Essa, por sua vez, surgida em meados do século XIII (embora alguns autores como João Gualberto de Carvalho Meneses[2]já identificassem escolas de grande renome na Europa dos séculos XI e XII, como o Mosteiro de Salermo, dedicado ao estudo e à prática da medicina, mas, ainda, de forma assistemática), através das bem sucedidas experiências de Bolonha, Paris, Oxford e Cambridge, surgiu de corporações que obtinham do Papa e do Imperador, cartas de privilégio para a propagação de estudos e pesquisas (deve-se atentar para a dificuldade óbvia de se desenvolver tais atividades naquele contexto histórico).

Etimologicamente, o termo universidade deriva de universitas magistrorum et scholarium, que designava a corporação autorizada pelos órgãos constituídos ao exercício daquela atividade.

E, muito embora, tal experiência seja multisecular na Europa, no Brasil, malgrado já se dispusesse de Escolas Superiores desde meados de 1.808 (Escolas de Medicina do Salvador e do Rio de Janeiro – surgindo os cursos jurídicos, logo após, em 1.827, através da chamada Lei da Boa Razão baixada pelo Visconde de Cachoeira), a primeira Universidade somente veio a ser instalada em 1.934 (São Paulo), inobstante já criada legislativamente desde 1.931 (pelo Decreto n. 19.851 de 11.04.1931).

Verifica-se, portanto, a partir daí, um certo descompasso entre as aspirações sociais e a experiência latente, relativamente recente, da vida universitária no Brasil.

E, quanto a esse aspecto, peço vênia, novamente, para recorrer às idéias lançadas por Régis de Moraes na obra retrocitada, quando menciona tratar-se de relacionamento conturbado o traçado entre a sociedade e a universidade no Brasil, neste final de século, em decorrência de vários hiatos e desníveis dentro das próprias universidades pátrias (a começar pelo par conceitual estabelecido por Philip G. Altbach, que já diferenciava as universidades centrais e as periféricas – no que tange ao papel de desenvolvimento científico das primeiras, relegando às segundas, em maior número que as primeiras, a função distribuidora do saber).

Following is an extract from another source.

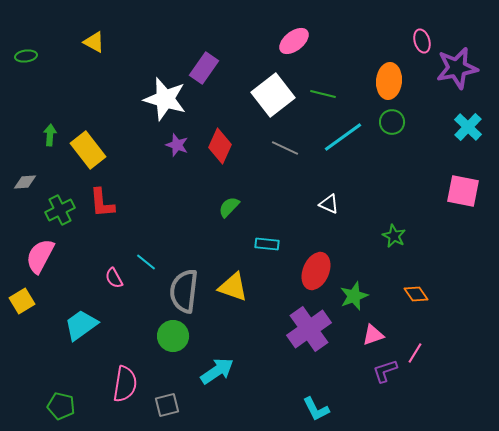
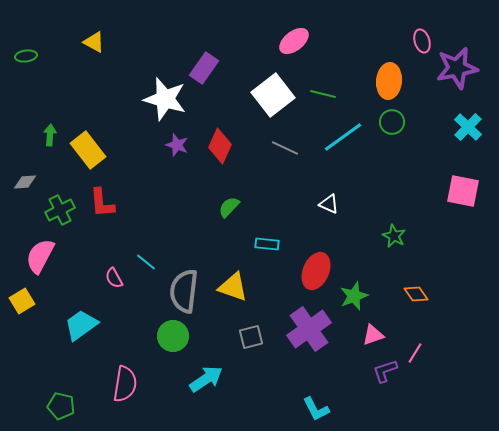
cyan arrow at (217, 371): moved 11 px left, 8 px down
gray square at (167, 405): moved 84 px right, 68 px up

Por esta primeira dicotomia conceitual já se pode perceber que, em relação ao papel desempenhado por cada instituição, se poderá aferir um número maior ou menor de expectativas da sociedade (grupo complexo e mutifacetado, no qual, aliás, muito dificilmente haverá qualquer consenso a respeito de qualquer coisa), o que, por razões óbvias, refletirá na qualidade do relacionamento mantido entre ambas.

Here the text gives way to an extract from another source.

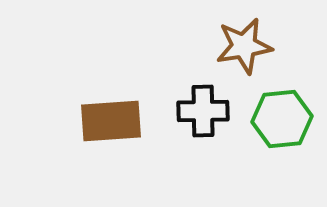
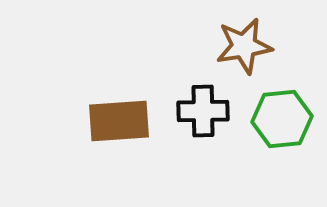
brown rectangle: moved 8 px right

Assim, tender-se-ia a entender conveniente o acompanhamento das instituições centrais, malgrado as mais das vezes voltadas para outras realidades (geralmente situadas fora do país, recebendo grandes somas de dinheiro para pesquisas, laboratórios e bibliotecas – embora não se desconheça ou desmereça a existência de instituições centrais no território nacional, vivendo, muitas vezes, da dedicação dos professores desestimulados pela baixa remuneração e dificuldades orçamentárias para pesquisa), limitando-nos a tecer críticas à massa de instituições periféricas que, muitas vezes, de forma acrítica, transformaram-se em distribuidoras de saber, repetindo os mesmos modelos.